Abstract

Studied since antiquity, the human brain has recently been the inspiration for an international neuroscientific entrepreneurship, the Human Brain Project in Europe and the Brain Research through Advancing Innovative Neurotechnologies initiative in the USA. Different in their approach, both regard the human brain as one of the greatest challenges of 21st century science and the organ that makes us “human”. However, it is mainly the necessity of developing new therapies that affect up to a billion people worldwide, which has propelled the search for extensive expertise and investment in neuroscience research. The debate on ethical and social policy issues as well as the research and medical strategies of such gigantic efforts has involved participants as diverse as neuroscientists, philosophers, scholars in ethics and law, politicians, and the general public, rendering modern neuroscience an interdisciplinary and conflictual endeavor. In fact, the brain is described as the biological underpinning of our thoughts, emotions, perceptions, free willed actions, and memories, features unique to our humanity.

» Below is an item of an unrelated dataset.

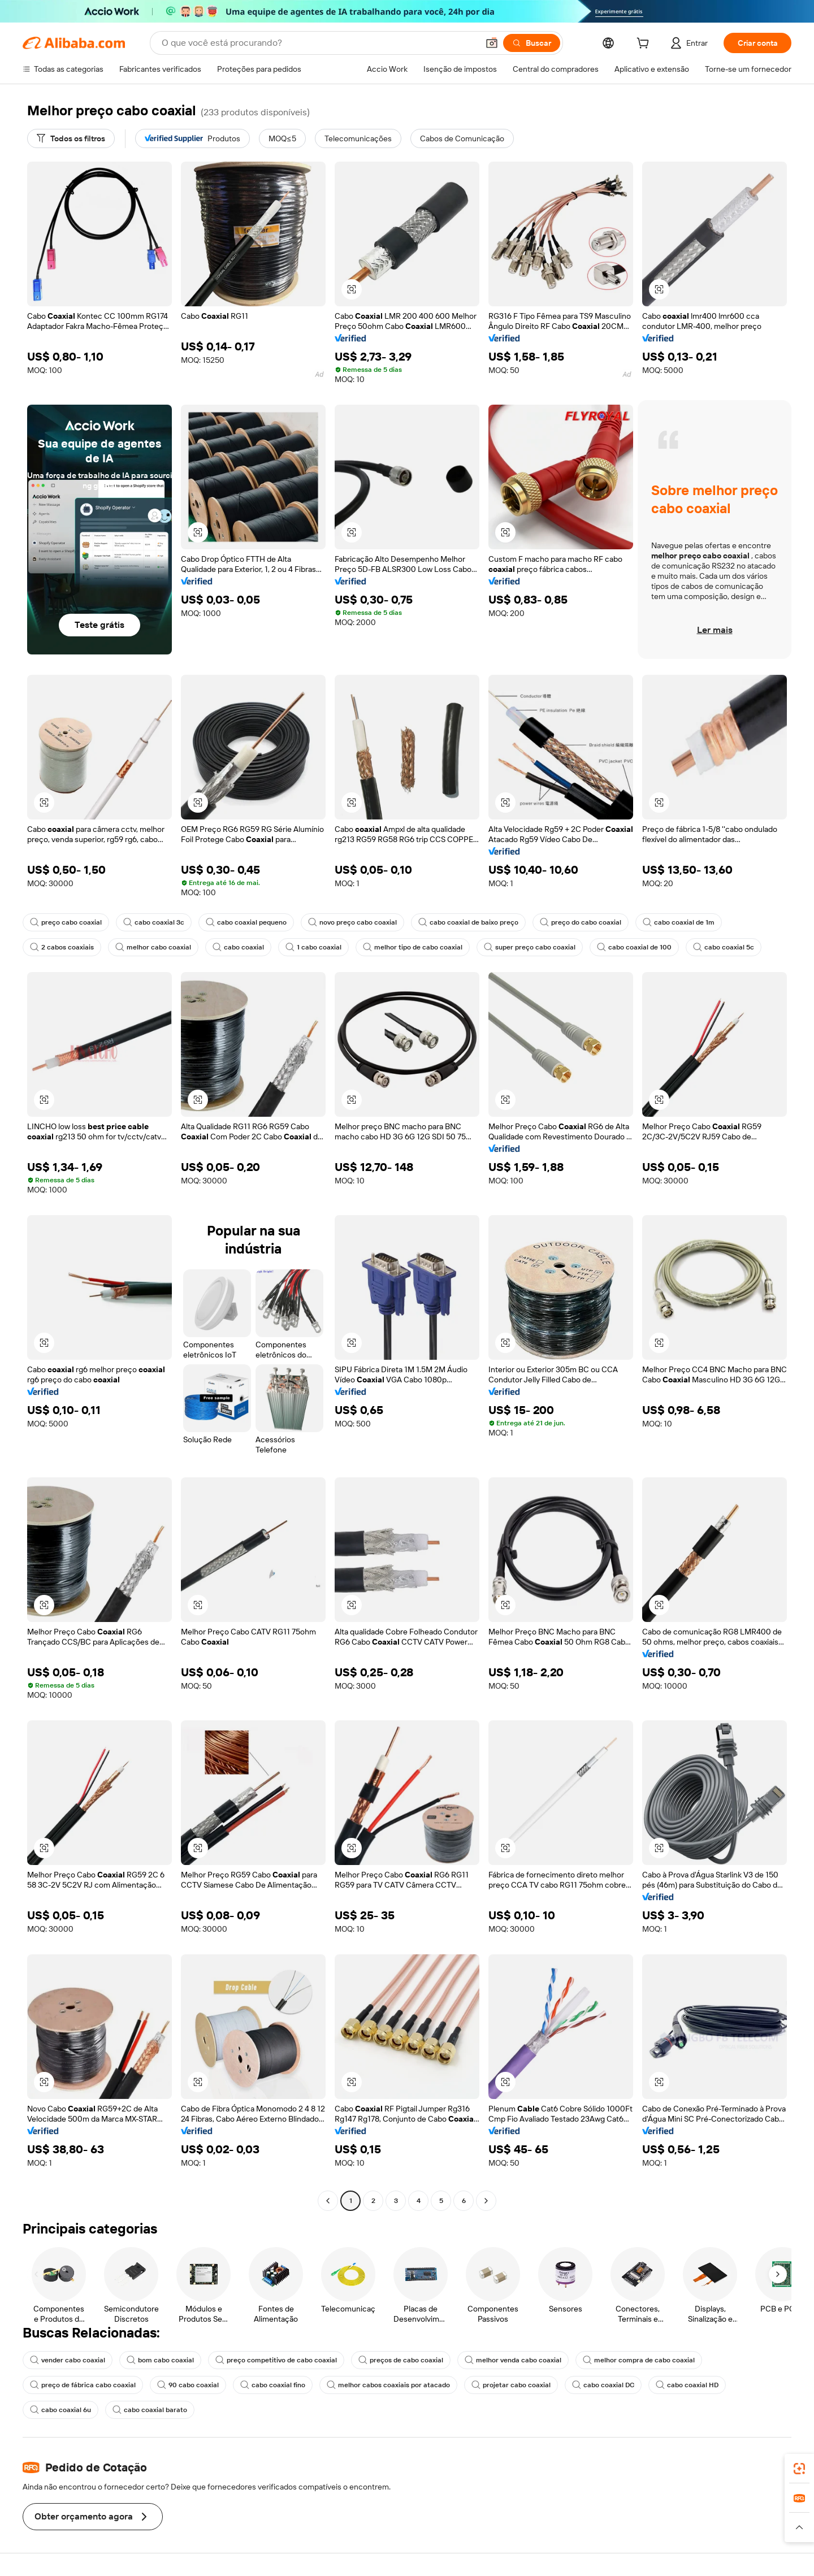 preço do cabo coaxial (580, 922)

In this review, three neuroscientists and a philosopher from the neuroethics community provide their perspectives for an up-to-date survey of salient neuroethical issues, ie, modulation of free will and neuropharmaceuticals and neurotechnologies that enhance cognitive capacities, as well as an introduction of the reader to the controversial new discipline of neuroethics. Written for nonexperts in the field, it is intended to reflect on and to impart information helpful in understanding the challenges and the perils of modern neuroscience, whose tools are so powerful as to jeopardize what is uniquely “human” through willful mind manipulation. We conclude that, for any future effort to “recreate” the mind and, at the same time, keep what is uniquely ours, it will be necessary to reflect ethically and review carefully man's past best efforts at self-understanding.